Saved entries

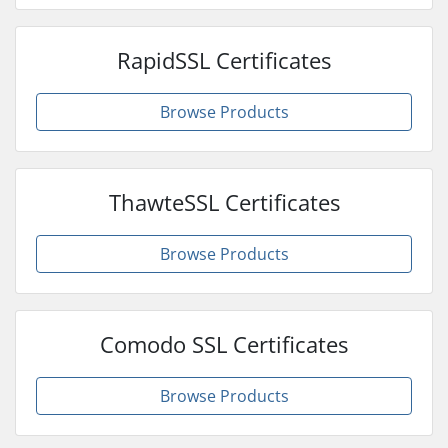
RapidSSL Certificates
Browse Products
ThawteSSL Certificates
Browse Products
Comodo SSL Certificates
Browse Products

#### [DIRECTIONS FOR THIS TASK]
Search the entries above for the string "Certificates". Copy each line that holds it.

#### [ANSWER BELOW]
RapidSSL Certificates
ThawteSSL Certificates
Comodo SSL Certificates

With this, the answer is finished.